STEVEN PLAUT: THOUGHTS ON HOLOCAUST MEMORIAL DAY

After Israel was created, there was intense debate as to what
would be the appropriate date for Yom Hashoah, Holocaust Memorial Day.

The decision to hold it several days after Passover, near the end of
the Jewish month of Nissan, struck many as inappropriate.  Nissan is
the month of Passover, of liberation, of rejoicing.  Even minor
expressions of grief, such as some of the prayers containing emotions
of sadness, are not recited in Nissan.  So holding Holocaust
Remembrance Day was flying in the face of millennia of Jewish
tradition.  Some suggested that the 10th day of Teveth was a more
appropriate day.  It is the traditional day in which Jews mourn those
whose date of death or circumstances of death are unknown.  And
holding it then would avoid the ambiguity of a date in Nissan.

On the other hand, the second half of Nissan already holds some
emotional ambiguity.  Aside from the joy of Passover liberation, there
is the period of the counting of the Omer, beginning the evening after
the Seder, which begins in Nissan and also is a period of sadness and
commemoration.  So more ambiguity.

Being Jewish is so complicated!

And this year that ambiguity is taking place in exaggerated measures.
It is Yom Hashoah in Israel.  When the sirens went off at 10 AM I was
in a minibus with other riders.  The Christian Arab driver of the
minibus pulled over and politely invited all passengers to get out for
the two minute siren and stand at attention in silence, the unique
expression of commemoration of the Holocaust that has been Israel’s
since it was created.

But of course today was also the day of celebration of the elimination
of Osama bin Laden.  I feel as much elation about that as any of the
people in the crowds of celebration across the US.

More emotional ambiguity!!  Perhaps it is the true Zeitgeist, the
inevitable experience of all Jews in the 21st century.

2.  There are so many stories and documentaries related to the
Holocaust that fill the Israeli media this week, so I will not bore
you with any retelling.

There was one story that I found intriguing, and I doubt you have
heard of it.  It appears today in Haaretz, of all places.  It is not
exactly a story of great heroism or partisan battle or horror or
suffering.  Actually it is a story of a simple fellow, a quiet guy.
It is just a strange story, one that illustrates how bizarre and
multifaceted the modern Jewish experience is.

I will summarize the story, because it is a bit too long to translate
the entire Haaretz report.

It is the Holocaust story of Yisrael Tzubri, a Jew in Yemen.  He lived
in the capital city of Yemen, Sana‘a.  He became a small merchant back
before World War I, where he sold eggs to Turkish soldiers stationed
in Yemen.  Later he opened a clothing store and after that opened a
hotel, the only one at the time operating in Sana’a.  Being the only
hotel, European merchants, diplomats and spies frequented it.  Tzubri
spoke about 10 languages fluently, including Middle Eastern and
European ones.

The ruler of Yemen at the time, the Imam, shopped in Tzubri’s store
and had close personal connections with him.  Tzubri was a frequent
guest in the palace and sometimes served as an informal advisor.  A
Hungarian historian who visited Yemen at the time described him as the
only person in the country who did not try to cheat the historian.
Prof.

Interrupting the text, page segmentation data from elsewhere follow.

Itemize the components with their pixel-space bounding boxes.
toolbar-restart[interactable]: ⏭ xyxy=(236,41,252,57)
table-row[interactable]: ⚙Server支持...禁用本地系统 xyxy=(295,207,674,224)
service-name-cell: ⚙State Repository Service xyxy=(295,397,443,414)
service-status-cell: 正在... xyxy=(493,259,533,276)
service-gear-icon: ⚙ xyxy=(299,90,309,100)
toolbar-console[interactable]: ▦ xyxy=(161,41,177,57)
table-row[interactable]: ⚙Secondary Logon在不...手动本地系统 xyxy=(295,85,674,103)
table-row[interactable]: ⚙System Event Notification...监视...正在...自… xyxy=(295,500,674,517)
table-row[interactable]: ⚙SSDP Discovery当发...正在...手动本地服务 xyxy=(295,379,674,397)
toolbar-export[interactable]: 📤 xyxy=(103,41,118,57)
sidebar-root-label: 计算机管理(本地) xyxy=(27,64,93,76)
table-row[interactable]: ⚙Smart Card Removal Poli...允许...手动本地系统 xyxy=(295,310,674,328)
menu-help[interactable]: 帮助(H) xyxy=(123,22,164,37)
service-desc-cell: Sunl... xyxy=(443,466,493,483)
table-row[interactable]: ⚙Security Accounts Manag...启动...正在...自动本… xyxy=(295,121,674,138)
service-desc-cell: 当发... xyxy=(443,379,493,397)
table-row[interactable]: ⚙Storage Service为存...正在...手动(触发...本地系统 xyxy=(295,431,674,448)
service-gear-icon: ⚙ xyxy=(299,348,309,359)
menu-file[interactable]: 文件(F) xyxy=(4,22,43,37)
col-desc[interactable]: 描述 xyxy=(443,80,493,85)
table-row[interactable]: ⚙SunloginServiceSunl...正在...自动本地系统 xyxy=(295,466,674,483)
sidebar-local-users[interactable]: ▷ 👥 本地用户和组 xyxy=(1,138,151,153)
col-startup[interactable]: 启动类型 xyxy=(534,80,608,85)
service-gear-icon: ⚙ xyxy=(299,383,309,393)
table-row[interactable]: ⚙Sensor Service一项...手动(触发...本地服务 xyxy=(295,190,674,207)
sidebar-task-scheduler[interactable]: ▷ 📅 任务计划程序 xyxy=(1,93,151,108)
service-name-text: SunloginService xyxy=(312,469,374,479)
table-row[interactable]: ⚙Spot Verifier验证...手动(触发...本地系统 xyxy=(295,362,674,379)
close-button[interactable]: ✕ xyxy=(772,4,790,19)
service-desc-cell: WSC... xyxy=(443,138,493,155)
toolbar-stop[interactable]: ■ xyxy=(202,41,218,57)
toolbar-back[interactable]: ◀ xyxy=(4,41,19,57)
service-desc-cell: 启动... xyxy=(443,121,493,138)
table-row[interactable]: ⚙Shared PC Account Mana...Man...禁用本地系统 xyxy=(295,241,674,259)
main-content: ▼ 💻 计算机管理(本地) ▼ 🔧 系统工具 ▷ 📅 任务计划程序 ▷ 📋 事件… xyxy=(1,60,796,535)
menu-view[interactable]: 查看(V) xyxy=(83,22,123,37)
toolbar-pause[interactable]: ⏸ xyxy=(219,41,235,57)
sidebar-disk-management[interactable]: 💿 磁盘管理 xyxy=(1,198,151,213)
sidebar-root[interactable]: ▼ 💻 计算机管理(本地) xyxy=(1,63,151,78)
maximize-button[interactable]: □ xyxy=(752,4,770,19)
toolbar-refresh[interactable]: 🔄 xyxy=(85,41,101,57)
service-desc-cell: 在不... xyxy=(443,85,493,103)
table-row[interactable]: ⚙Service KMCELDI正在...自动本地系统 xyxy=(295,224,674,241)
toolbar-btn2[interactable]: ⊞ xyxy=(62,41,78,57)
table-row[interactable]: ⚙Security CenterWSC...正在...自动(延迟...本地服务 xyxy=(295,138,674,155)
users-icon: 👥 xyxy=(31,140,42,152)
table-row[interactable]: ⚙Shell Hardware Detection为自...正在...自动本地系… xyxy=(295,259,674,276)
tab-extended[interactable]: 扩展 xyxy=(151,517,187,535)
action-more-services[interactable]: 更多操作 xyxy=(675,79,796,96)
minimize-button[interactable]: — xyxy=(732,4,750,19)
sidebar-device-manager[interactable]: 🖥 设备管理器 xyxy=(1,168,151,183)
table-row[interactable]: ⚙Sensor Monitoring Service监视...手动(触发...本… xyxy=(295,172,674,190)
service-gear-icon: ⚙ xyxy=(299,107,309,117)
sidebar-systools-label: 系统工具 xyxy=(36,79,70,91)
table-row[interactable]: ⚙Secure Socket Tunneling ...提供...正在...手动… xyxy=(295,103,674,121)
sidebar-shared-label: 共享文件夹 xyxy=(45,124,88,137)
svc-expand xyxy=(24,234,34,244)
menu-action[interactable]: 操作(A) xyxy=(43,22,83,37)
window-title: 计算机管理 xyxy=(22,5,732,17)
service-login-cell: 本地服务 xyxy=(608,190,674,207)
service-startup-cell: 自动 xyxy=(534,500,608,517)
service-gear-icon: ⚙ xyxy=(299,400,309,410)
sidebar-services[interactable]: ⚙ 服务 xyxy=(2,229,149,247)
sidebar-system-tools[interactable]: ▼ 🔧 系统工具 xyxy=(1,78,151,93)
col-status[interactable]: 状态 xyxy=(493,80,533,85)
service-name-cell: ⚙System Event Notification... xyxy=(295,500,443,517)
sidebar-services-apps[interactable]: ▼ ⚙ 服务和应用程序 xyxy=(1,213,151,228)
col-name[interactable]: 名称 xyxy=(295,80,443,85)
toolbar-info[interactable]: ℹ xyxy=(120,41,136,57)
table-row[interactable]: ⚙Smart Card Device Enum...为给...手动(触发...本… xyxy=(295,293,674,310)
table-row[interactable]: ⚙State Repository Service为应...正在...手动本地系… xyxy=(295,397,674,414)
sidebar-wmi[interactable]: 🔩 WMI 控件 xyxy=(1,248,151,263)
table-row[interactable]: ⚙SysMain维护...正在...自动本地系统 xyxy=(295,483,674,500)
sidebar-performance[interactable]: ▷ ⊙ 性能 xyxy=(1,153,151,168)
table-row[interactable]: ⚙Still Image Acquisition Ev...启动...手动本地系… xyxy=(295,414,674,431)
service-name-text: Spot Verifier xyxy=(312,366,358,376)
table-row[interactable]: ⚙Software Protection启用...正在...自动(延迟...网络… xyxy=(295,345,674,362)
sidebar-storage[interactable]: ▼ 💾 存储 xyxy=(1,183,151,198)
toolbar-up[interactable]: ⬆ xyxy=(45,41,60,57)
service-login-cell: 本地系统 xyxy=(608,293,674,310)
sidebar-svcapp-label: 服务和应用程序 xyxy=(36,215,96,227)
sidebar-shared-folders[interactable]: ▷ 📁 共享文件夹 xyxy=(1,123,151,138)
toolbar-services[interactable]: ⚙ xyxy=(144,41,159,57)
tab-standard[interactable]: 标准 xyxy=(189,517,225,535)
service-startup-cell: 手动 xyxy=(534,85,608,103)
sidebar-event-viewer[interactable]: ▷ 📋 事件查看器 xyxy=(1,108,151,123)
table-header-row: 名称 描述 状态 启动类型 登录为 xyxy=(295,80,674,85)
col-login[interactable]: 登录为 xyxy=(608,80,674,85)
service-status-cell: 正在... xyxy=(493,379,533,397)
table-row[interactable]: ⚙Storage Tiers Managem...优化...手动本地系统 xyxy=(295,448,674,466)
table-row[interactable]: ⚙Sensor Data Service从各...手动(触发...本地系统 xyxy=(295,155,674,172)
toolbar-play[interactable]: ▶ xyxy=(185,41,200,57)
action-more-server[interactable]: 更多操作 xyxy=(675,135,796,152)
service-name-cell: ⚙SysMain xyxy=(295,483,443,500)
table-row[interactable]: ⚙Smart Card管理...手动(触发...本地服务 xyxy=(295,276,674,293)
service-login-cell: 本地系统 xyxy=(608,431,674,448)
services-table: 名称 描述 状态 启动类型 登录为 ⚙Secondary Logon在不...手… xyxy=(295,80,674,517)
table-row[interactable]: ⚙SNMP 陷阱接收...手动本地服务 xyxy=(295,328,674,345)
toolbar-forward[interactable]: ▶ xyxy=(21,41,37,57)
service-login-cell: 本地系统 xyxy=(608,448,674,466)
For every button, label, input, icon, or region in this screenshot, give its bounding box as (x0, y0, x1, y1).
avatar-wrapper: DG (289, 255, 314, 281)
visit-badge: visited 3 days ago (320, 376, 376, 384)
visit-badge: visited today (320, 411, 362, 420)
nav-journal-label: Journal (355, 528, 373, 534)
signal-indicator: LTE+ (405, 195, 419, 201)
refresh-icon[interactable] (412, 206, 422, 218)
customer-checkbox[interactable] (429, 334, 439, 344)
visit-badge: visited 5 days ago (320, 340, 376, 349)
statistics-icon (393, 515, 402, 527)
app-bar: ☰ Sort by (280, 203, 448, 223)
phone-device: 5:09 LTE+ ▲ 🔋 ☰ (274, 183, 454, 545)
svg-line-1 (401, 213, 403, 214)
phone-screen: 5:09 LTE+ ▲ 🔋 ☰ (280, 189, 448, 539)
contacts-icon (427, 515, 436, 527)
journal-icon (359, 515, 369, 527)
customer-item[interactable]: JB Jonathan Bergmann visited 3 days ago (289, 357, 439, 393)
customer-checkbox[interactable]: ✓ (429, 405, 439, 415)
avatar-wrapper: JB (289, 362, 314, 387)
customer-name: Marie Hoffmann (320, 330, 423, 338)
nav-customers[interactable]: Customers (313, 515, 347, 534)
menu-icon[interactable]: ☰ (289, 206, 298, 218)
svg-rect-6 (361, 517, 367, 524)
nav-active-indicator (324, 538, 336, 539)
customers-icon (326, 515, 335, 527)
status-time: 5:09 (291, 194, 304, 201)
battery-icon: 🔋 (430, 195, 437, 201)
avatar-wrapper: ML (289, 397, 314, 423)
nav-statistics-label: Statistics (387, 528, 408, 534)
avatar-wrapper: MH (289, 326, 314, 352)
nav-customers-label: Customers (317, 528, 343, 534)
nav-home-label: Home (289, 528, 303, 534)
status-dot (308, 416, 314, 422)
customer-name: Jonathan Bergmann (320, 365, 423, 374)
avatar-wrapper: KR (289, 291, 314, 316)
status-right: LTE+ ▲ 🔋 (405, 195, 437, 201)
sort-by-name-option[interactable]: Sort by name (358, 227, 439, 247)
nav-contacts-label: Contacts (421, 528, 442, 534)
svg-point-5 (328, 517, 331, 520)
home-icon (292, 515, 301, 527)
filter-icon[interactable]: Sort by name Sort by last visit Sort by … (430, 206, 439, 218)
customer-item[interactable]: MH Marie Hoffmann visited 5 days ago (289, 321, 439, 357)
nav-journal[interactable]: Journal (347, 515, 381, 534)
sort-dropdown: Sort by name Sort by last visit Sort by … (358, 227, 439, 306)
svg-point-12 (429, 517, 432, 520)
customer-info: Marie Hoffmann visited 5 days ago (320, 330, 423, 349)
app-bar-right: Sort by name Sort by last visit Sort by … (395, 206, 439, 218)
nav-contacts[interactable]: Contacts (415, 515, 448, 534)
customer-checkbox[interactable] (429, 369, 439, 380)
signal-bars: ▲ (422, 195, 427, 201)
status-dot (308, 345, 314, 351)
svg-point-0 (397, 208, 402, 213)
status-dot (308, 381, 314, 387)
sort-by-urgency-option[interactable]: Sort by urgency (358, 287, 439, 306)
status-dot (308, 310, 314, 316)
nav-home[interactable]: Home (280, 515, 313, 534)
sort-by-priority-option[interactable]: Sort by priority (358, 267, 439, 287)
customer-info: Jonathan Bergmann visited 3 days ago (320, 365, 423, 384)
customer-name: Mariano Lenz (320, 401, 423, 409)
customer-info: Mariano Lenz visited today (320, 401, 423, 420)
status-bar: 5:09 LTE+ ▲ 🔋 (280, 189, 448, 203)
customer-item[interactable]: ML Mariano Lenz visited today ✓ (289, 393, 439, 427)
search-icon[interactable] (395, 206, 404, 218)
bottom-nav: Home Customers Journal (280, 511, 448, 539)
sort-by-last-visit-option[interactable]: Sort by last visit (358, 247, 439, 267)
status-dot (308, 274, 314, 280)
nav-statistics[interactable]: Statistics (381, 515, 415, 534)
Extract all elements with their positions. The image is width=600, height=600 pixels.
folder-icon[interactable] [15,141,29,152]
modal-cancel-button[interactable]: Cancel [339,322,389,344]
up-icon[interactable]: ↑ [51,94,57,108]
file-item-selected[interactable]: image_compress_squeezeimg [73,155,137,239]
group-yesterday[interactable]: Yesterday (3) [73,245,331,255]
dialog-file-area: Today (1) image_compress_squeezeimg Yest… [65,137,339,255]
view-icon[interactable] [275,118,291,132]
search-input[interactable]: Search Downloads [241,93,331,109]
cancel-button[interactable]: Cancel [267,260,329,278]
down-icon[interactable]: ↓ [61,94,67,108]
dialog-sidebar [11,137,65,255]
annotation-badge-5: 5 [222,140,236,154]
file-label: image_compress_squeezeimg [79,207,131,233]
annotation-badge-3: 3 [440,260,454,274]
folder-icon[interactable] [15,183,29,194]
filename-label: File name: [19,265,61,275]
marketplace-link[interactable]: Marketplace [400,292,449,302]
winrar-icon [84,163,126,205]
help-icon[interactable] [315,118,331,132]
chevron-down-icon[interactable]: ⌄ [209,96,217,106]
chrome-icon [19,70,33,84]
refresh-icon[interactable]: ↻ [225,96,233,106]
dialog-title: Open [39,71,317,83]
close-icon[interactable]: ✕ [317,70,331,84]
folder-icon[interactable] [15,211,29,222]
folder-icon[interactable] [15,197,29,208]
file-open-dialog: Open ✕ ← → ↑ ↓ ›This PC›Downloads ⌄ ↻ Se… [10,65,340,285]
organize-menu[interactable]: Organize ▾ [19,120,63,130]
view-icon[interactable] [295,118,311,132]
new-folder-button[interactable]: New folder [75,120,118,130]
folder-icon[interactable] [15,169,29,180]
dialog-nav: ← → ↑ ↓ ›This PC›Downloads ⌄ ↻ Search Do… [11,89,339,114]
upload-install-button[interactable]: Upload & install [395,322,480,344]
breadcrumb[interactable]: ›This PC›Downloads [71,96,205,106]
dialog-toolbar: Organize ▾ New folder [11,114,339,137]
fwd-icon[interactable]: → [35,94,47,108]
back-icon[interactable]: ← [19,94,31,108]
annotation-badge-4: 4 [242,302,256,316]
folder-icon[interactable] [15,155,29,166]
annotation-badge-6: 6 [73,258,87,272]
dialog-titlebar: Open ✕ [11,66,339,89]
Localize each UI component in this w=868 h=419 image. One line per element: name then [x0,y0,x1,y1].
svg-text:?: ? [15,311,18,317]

Yosef Tubi (from the University of Haifa – literature, who has
written about Yemenite Jewish poetry) wrote a book about Tzubri (in
Hebrew) titled “A Jew in the Service of the Imam.”

In the mid-1930s, the ruler, the Imam, decided to expand and
strengthen his military.  To do so he sent Tzubri as procurement
liaison and representative to Germany, which was already under Nazi
control.  Based in Hamburg, Tzubri purchased weapons and other
products on behalf of Yemen and arranged for their shipment.  He kept
careful documents, today preserved in Yad Vashem, the main Israeli
museum of the Holocaust.  As World War II approached, Germany was
unsafe for him, and so was Yemen, where cronies of the ruler were
whispering in the Imam’s ears against Tzubri.  While most foreign
Jewish merchants who were still in Hamburg for one reason or another
were seeking ways to escape to the US, Tzubri and his daughter chose
to go to Israel.  He arrived in 1939, just as the war was breaking
out.

He ran a small hotel in Tel Aviv, had a house in Jerusalem.  He worked
as a small merchant.  Other family members from Yemen rejoined him in
Jerusalem.  He died in 1967.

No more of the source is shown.